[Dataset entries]
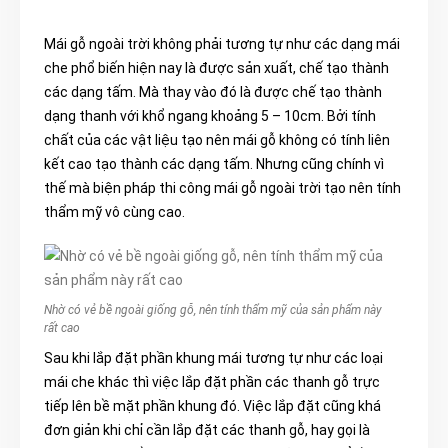
Mái gỗ ngoài trời không
phải tương tự như các dạng mái
che phổ biến hiện nay là được sản xuất, chế tạo thành
các dạng tấm. Mà thay vào đó là được chế tạo thành
dạng thanh với khổ ngang khoảng 5 – 10cm. Bởi tính
chất của các vật liệu tạo nên mái gỗ không có tính liên
kết cao tạo thành các dạng tấm. Nhưng cũng chính vì
thế mà biện pháp thi cô
ng mái gỗ ngoài trời tạo nên tín
h
thẩm mỹ vô cùng cao.
Nhờ có vẻ bề ngoài giống gỗ, nên tính thẩm mỹ của sản phẩm này
rất cao
Sau khi lắp đặt phần khung mái tương tự như các loại
mái che khác thì việc lắp đặt phần các thanh gỗ trực
tiếp lên bề mặt phần khung đó. Việc lắp đặt cũng khá
đơn giản khi chỉ cần lắp đặt các thanh gỗ, hay gọi là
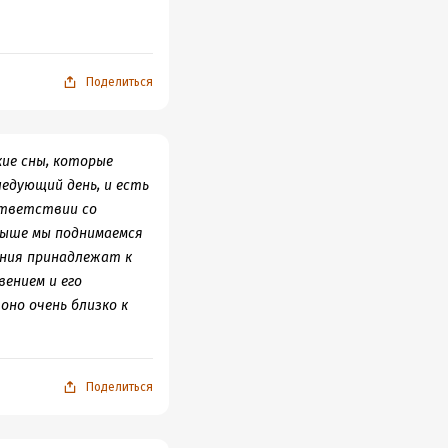
о, он испытал шок. Он
н сказал мне, что
льчик указывал ему на
Поделиться
ие сны, которые
ледующий день, и есть
ответствии со
 выше мы поднимаемся
ения принадлежат к
вением и его
но очень близко к
Поделиться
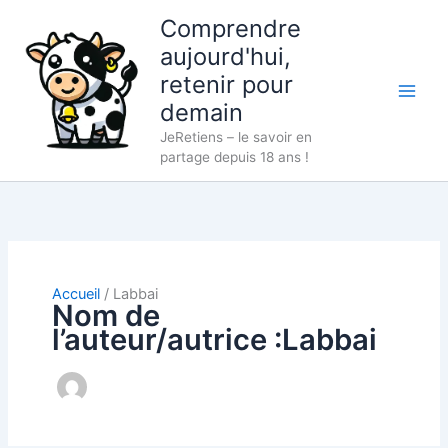
Aller
Comprendre
au
aujourd'hui,
contenu
retenir pour
demain
JeRetiens – le savoir en
partage depuis 18 ans !
Accueil
Labbai
Nom de
l’auteur/autrice :Labbai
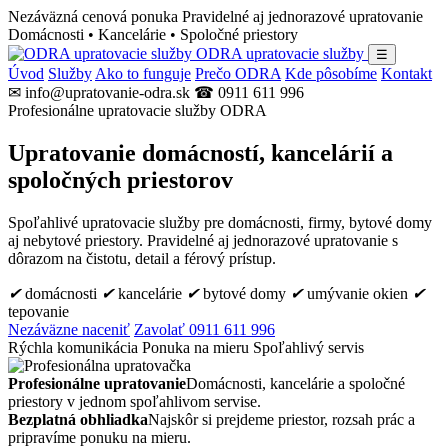
Nezáväzná cenová ponuka
Pravidelné aj jednorazové upratovanie
Domácnosti • Kancelárie • Spoločné priestory
ODRA upratovacie služby
☰
Úvod
Služby
Ako to funguje
Prečo ODRA
Kde pôsobíme
Kontakt
✉ info@upratovanie-odra.sk
☎ 0911 611 996
Profesionálne upratovacie služby ODRA
Upratovanie domácností, kancelárií a
spoločných priestorov
Spoľahlivé upratovacie služby pre domácnosti, firmy, bytové domy
aj nebytové priestory. Pravidelné aj jednorazové upratovanie s
dôrazom na čistotu, detail a férový prístup.
✔
domácnosti
✔
kancelárie
✔
bytové domy
✔
umývanie okien
✔
tepovanie
Nezáväzne naceniť
Zavolať 0911 611 996
Rýchla komunikácia
Ponuka na mieru
Spoľahlivý servis
Profesionálne upratovanie
Domácnosti, kancelárie a spoločné
priestory v jednom spoľahlivom servise.
Bezplatná obhliadka
Najskôr si prejdeme priestor, rozsah prác a
pripravíme ponuku na mieru.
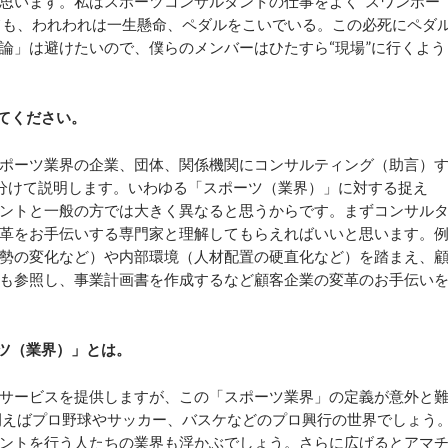
思います。私はスポーツコンサルタントの仕事をよく“スワンボー
いても、われわれは一生懸命、ペダルをこいでいる。この必死にペダ
論」は避けたいので、僕らのメンバーはひたすら“現場”に行くよう
てください。
ポーツ業界の企業、団体、関係機関にコンサルティング（助言）
を分けて説明します。いわゆる「スポーツ（業界）」に対する捉え
ントと一般の方では大きく異なると思うからです。まずコンサル
革をお手伝いする専門家と理解してもらえればいいと思います。
勢の変化など）や内部環境（人材配置の硬直化など）を踏まえ、
も参照し、事業計画書を作成するなど顧客企業の変革のお手伝い
ツ（業界）」とは。
サービスを提供しますが、この「スポーツ業界」の定義が意外と
例えばプロ野球やサッカー、バスケなどのプロ興行の世界でしょう
ントを行う人たちの業界も浮かぶでしょう。さらに広げるとアマ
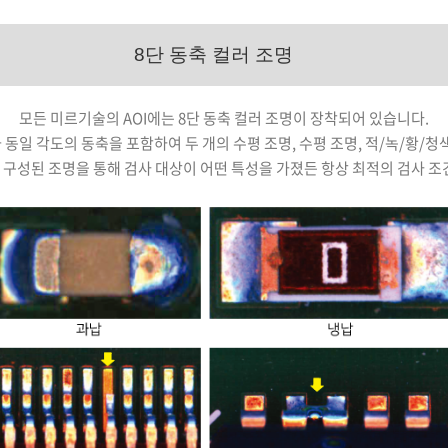
8단 동축 컬러 조명
모든 미르기술의 AOI에는 8단 동축 컬러 조명이 장착되어 있습니다.
 동일 각도의 동축을 포함하여 두 개의 수평 조명, 수평 조명, 적/녹/황/
구성된 조명을 통해 검사 대상이 어떤 특성을 가졌든 항상 최적의 검사 조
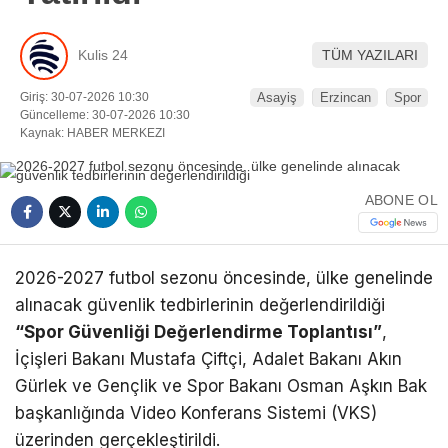
Kulis 24
TÜM YAZILARI
Giriş: 30-07-2026 10:30
Asayiş
Erzincan
Spor
Güncelleme: 30-07-2026 10:30
Kaynak: HABER MERKEZI
ABONE OL
2026-2027 futbol sezonu öncesinde, ülke genelinde
alınacak güvenlik tedbirlerinin değerlendirildiği
“Spor Güvenliği Değerlendirme Toplantısı”
,
İçişleri Bakanı Mustafa Çiftçi, Adalet Bakanı Akın
Gürlek ve Gençlik ve Spor Bakanı Osman Aşkın Bak
başkanlığında Video Konferans Sistemi (VKS)
üzerinden gerçekleştirildi.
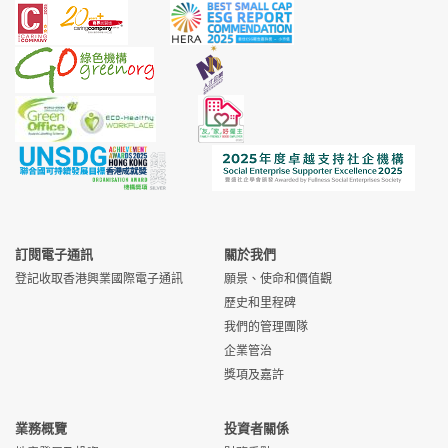
訂閱電子通訊
關於我們
登記收取香港興業國際電子通訊
願景、使命和價值觀
歷史和里程碑
我們的管理團隊
企業管治
獎項及嘉許
業務概覽
投資者關係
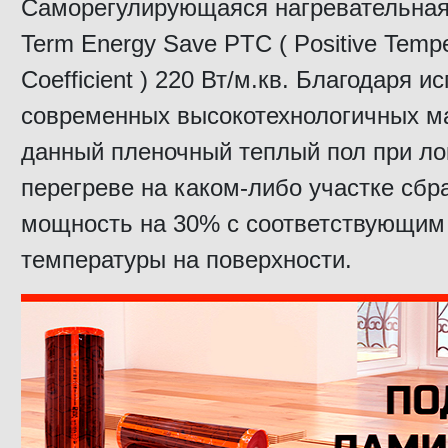
Саморегулирующаяся нагревательная
Term Energy Save PTC ( Positive Tempe
Coefficient ) 220 Вт/м.кв. Благодаря 
современных высокотехнологичных м
данный пленочный теплый пол при л
перегреве на каком-либо участке сбр
мощность на 30% с соответствующим
температуры на поверхности.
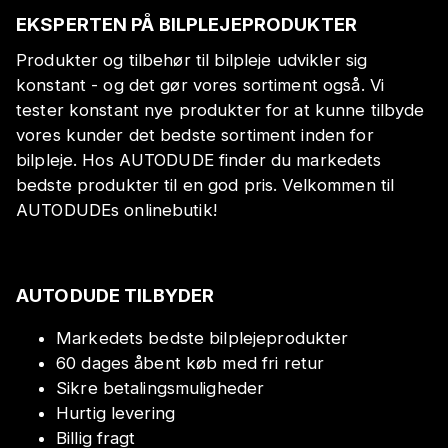
EKSPERTEN PÅ BILPLEJEPRODUKTER
Produkter og tilbehør til bilpleje udvikler sig
konstant - og det gør vores sortiment også. Vi
tester konstant nye produkter for at kunne tilbyde
vores kunder det bedste sortiment inden for
bilpleje. Hos AUTODUDE finder du markedets
bedste produkter til en god pris. Velkommen til
AUTODUDEs onlinebutik!
AUTODUDE TILBYDER
Markedets bedste bilplejeprodukter
60 dages åbent køb med fri retur
Sikre betalingsmuligheder
Hurtig levering
Billig fragt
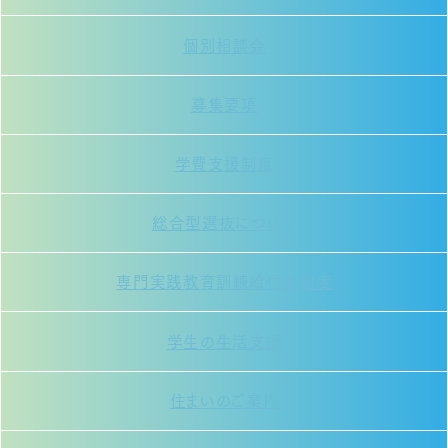
個別相談会
募集要項
学費支援制度
総合型選抜について
専門実践教育訓練給付金制度
学生の生活支援
住まいのご案内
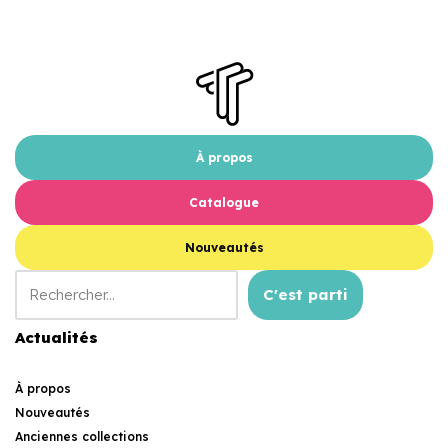
À propos
Catalogue
Nouveautés
C'est parti
Actualités
À propos
Nouveautés
Anciennes collections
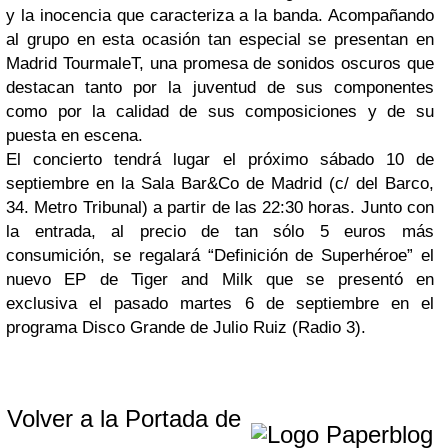
y la inocencia que caracteriza a la banda. Acompañando
al grupo en esta ocasión tan especial se presentan en
Madrid TourmaleT, una promesa de sonidos oscuros que
destacan tanto por la juventud de sus componentes
como por la calidad de sus composiciones y de su
puesta en escena.
El concierto tendrá lugar el próximo sábado 10 de
septiembre en la Sala Bar&Co de Madrid (c/ del Barco,
34. Metro Tribunal) a partir de las 22:30 horas. Junto con
la entrada, al precio de tan sólo 5 euros más
consumición, se regalará “Definición de Superhéroe” el
nuevo EP de Tiger and Milk que se presentó en
exclusiva el pasado martes 6 de septiembre en el
programa Disco Grande de Julio Ruiz (Radio 3).
Volver a la Portada de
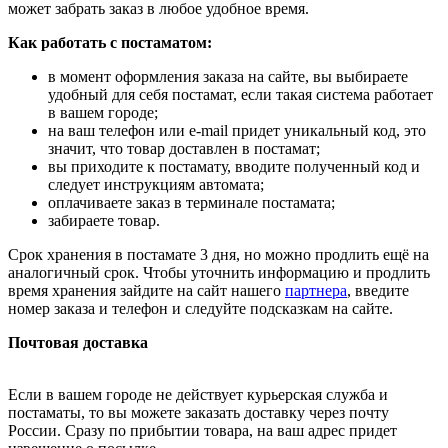
может забрать заказ в любое удобное время.
Как работать с постаматом:
в момент оформления заказа на сайте, вы выбираете
удобный для себя постамат, если такая система работает
в вашем городе;
на ваш телефон или e-mail придет уникальный код, это
значит, что товар доставлен в постамат;
вы приходите к постамату, вводите полученный код и
следует инструкциям автомата;
оплачиваете заказ в терминале постамата;
забираете товар.
Срок хранения в постамате 3 дня, но можно продлить ещё на
аналогичный срок. Чтобы уточнить информацию и продлить
время хранения зайдите на сайт нашего
партнера
, введите
номер заказа и телефон и следуйте подсказкам на сайте.
Почтовая доставка
Если в вашем городе не действует курьерская служба и
постаматы, то вы можете заказать доставку через почту
России. Сразу по прибытии товара, на ваш адрес придет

- Description of the task
Set down all the lines above exactly as they appear, with no pictures.

- Final answer
Mái gỗ ngoài trời không
phải tương tự như các dạng mái
che phổ biến hiện nay là được sản xuất, chế tạo thành
các dạng tấm. Mà thay vào đó là được chế tạo thành
dạng thanh với khổ ngang khoảng 5 – 10cm. Bởi tính
chất của các vật liệu tạo nên mái gỗ không có tính liên
kết cao tạo thành các dạng tấm. Nhưng cũng chính vì
thế mà biện pháp thi cô
ng mái gỗ ngoài trời tạo nên tín
h
thẩm mỹ vô cùng cao.
Nhờ có vẻ bề ngoài giống gỗ, nên tính thẩm mỹ của sản phẩm này
rất cao
Sau khi lắp đặt phần khung mái tương tự như các loại
mái che khác thì việc lắp đặt phần các thanh gỗ trực
tiếp lên bề mặt phần khung đó. Việc lắp đặt cũng khá
đơn giản khi chỉ cần lắp đặt các thanh gỗ, hay gọi là
о, он испытал шок. Он
н сказал мне, что
льчик указывал ему на
Поделиться
ие сны, которые
ледующий день, и есть
ответствии со
 выше мы поднимаемся
ения принадлежат к
вением и его
но очень близко к
Поделиться
Aller
Comprendre
au
aujourd'hui,
contenu
retenir pour
demain
JeRetiens – le savoir en
partage depuis 18 ans !
Accueil
Labbai
Nom de
l’auteur/autrice :Labbai
Nezáväzná cenová ponuka
Pravidelné aj jednorazové upratovanie
Domácnosti • Kancelárie • Spoločné priestory
ODRA upratovacie služby
☰
Úvod
Služby
Ako to funguje
Prečo ODRA
Kde pôsobíme
Kontakt
✉ info@upratovanie-odra.sk
☎ 0911 611 996
Profesionálne upratovacie služby ODRA
Upratovanie domácností, kancelárií a
spoločných priestorov
Spoľahlivé upratovacie služby pre domácnosti, firmy, bytové domy
aj nebytové priestory. Pravidelné aj jednorazové upratovanie s
dôrazom na čistotu, detail a férový prístup.
✔
domácnosti
✔
kancelárie
✔
bytové domy
✔
umývanie okien
✔
tepovanie
Nezáväzne naceniť
Zavolať 0911 611 996
Rýchla komunikácia
Ponuka na mieru
Spoľahlivý servis
Profesionálne upratovanie
Domácnosti, kancelárie a spoločné
priestory v jednom spoľahlivom servise.
Bezplatná obhliadka
Najskôr si prejdeme priestor, rozsah prác a
pripravíme ponuku na mieru.
思います。私はスポーツコンサルタントの仕事をよく“スワンボー
いても、われわれは一生懸命、ペダルをこいでいる。この必死にペダ
論」は避けたいので、僕らのメンバーはひたすら“現場”に行くよう
てください。
ポーツ業界の企業、団体、関係機関にコンサルティング（助言）
を分けて説明します。いわゆる「スポーツ（業界）」に対する捉え
ントと一般の方では大きく異なると思うからです。まずコンサル
革をお手伝いする専門家と理解してもらえればいいと思います。
勢の変化など）や内部環境（人材配置の硬直化など）を踏まえ、
も参照し、事業計画書を作成するなど顧客企業の変革のお手伝い
ツ（業界）」とは。
サービスを提供しますが、この「スポーツ業界」の定義が意外と
例えばプロ野球やサッカー、バスケなどのプロ興行の世界でしょう
ントを行う人たちの業界も浮かぶでしょう。さらに広げるとアマ
8단 동축 컬러 조명
모든 미르기술의 AOI에는 8단 동축 컬러 조명이 장착되어 있습니다.
 동일 각도의 동축을 포함하여 두 개의 수평 조명, 수평 조명, 적/녹/황/
구성된 조명을 통해 검사 대상이 어떤 특성을 가졌든 항상 최적의 검사 조
Kulis 24
TÜM YAZILARI
Giriş: 30-07-2026 10:30
Asayiş
Erzincan
Spor
Güncelleme: 30-07-2026 10:30
Kaynak: HABER MERKEZI
ABONE OL
2026-2027 futbol sezonu öncesinde, ülke genelinde
alınacak güvenlik tedbirlerinin değerlendirildiği
“Spor Güvenliği Değerlendirme Toplantısı”
,
İçişleri Bakanı Mustafa Çiftçi, Adalet Bakanı Akın
Gürlek ve Gençlik ve Spor Bakanı Osman Aşkın Bak
başkanlığında Video Konferans Sistemi (VKS)
üzerinden gerçekleştirildi.
訂閱電子通訊
關於我們
登記收取香港興業國際電子通訊
願景、使命和價值觀
歷史和里程碑
我們的管理團隊
企業管治
獎項及嘉許
業務概覽
投資者關係
Саморегулирующаяся нагревательная
Term Energy Save PTC ( Positive Tempe
Coefficient ) 220 Вт/м.кв. Благодаря 
современных высокотехнологичных м
данный пленочный теплый пол при л
перегреве на каком-либо участке сбр
мощность на 30% с соответствующим
температуры на поверхности.
EKSPERTEN PÅ BILPLEJEPRODUKTER
Produkter og tilbehør til bilpleje udvikler sig
konstant - og det gør vores sortiment også. Vi
tester konstant nye produkter for at kunne tilbyde
vores kunder det bedste sortiment inden for
bilpleje. Hos AUTODUDE finder du markedets
bedste produkter til en god pris. Velkommen til
AUTODUDEs onlinebutik!
AUTODUDE TILBYDER
Markedets bedste bilplejeprodukter
60 dages åbent køb med fri retur
Sikre betalingsmuligheder
Hurtig levering
Billig fragt
個別相談会
募集要項
学費支援制度
総合型選抜について
専門実践教育訓練給付金制度
学生の生活支援
住まいのご案内
À propos
Catalogue
Nouveautés
C'est parti
Actualités
À propos
Nouveautés
Anciennes collections
y la inocencia que caracteriza a la banda. Acompañando
al grupo en esta ocasión tan especial se presentan en
Madrid TourmaleT, una promesa de sonidos oscuros que
destacan tanto por la juventud de sus componentes
como por la calidad de sus composiciones y de su
puesta en escena.
El concierto tendrá lugar el próximo sábado 10 de
septiembre en la Sala Bar&Co de Madrid (c/ del Barco,
34. Metro Tribunal) a partir de las 22:30 horas. Junto con
la entrada, al precio de tan sólo 5 euros más
consumición, se regalará “Definición de Superhéroe” el
nuevo EP de Tiger and Milk que se presentó en
exclusiva el pasado martes 6 de septiembre en el
programa Disco Grande de Julio Ruiz (Radio 3).
Volver a la Portada de
может забрать заказ в любое удобное время.
Как работать с постаматом:
в момент оформления заказа на сайте, вы выбираете
удобный для себя постамат, если такая система работает
в вашем городе;
на ваш телефон или e-mail придет уникальный код, это
значит, что товар доставлен в постамат;
вы приходите к постамату, вводите полученный код и
следует инструкциям автомата;
оплачиваете заказ в терминале постамата;
забираете товар.
Срок хранения в постамате 3 дня, но можно продлить ещё на
аналогичный срок. Чтобы уточнить информацию и продлить
время хранения зайдите на сайт нашего
партнера
, введите
номер заказа и телефон и следуйте подсказкам на сайте.
Почтовая доставка
Если в вашем городе не действует курьерская служба и
постаматы, то вы можете заказать доставку через почту
России. Сразу по прибытии товара, на ваш адрес придет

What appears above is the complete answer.